* **Aim of the exercise**: Would you restate, exactly as they appear, the lines from the one containing "[youtube] (395, 1594)" through the end of the data below?

(Saved data entries)
────────────────────────────────────────

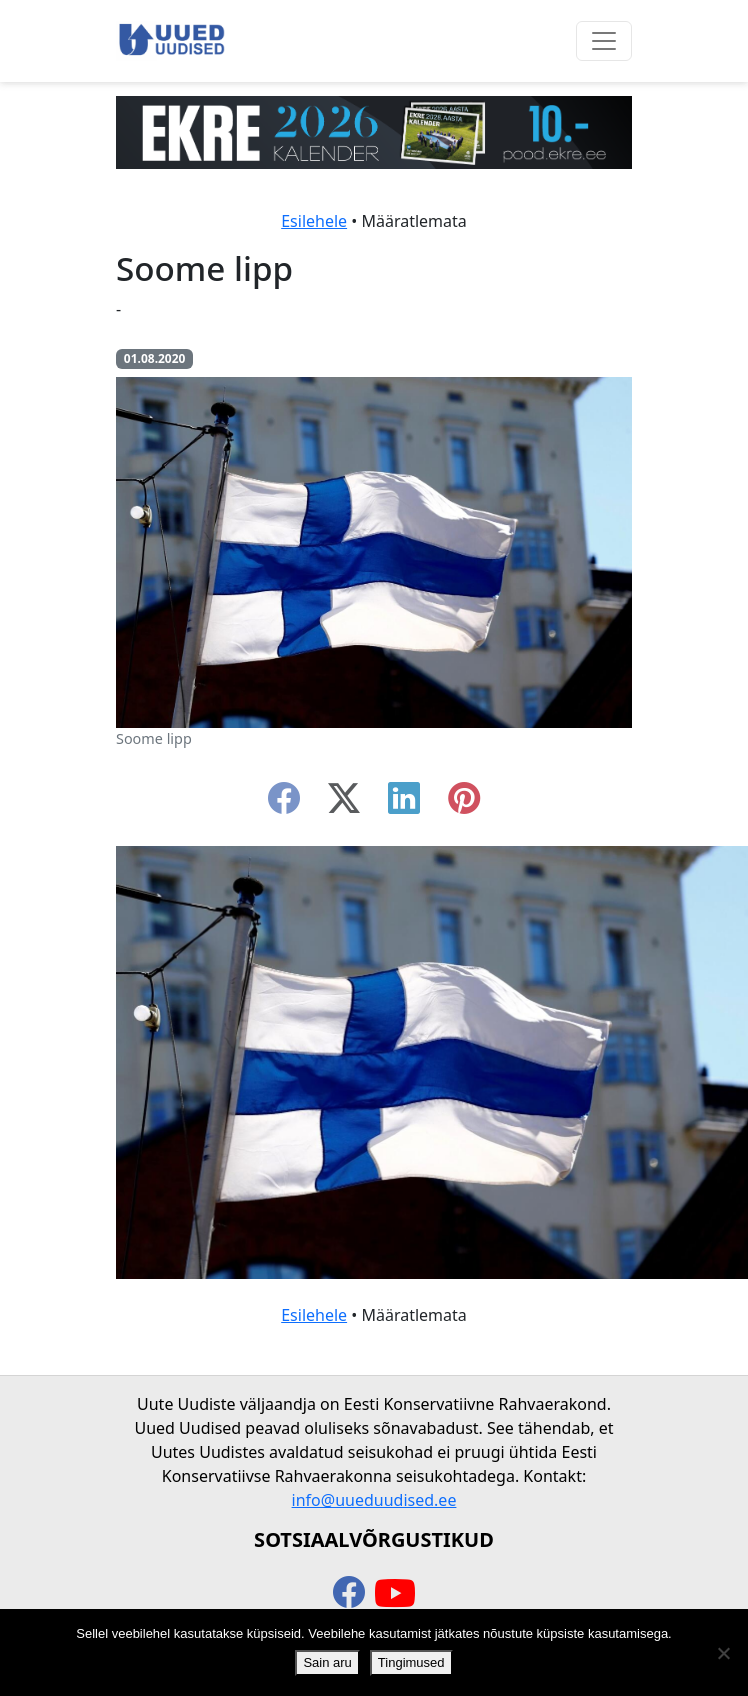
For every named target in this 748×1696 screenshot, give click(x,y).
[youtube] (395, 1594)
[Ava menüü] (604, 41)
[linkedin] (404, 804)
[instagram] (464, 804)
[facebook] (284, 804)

────────────────────────────────────────

* **Exercise output**:
[youtube] (395, 1594)
[Ava menüü] (604, 41)
[linkedin] (404, 804)
[instagram] (464, 804)
[facebook] (284, 804)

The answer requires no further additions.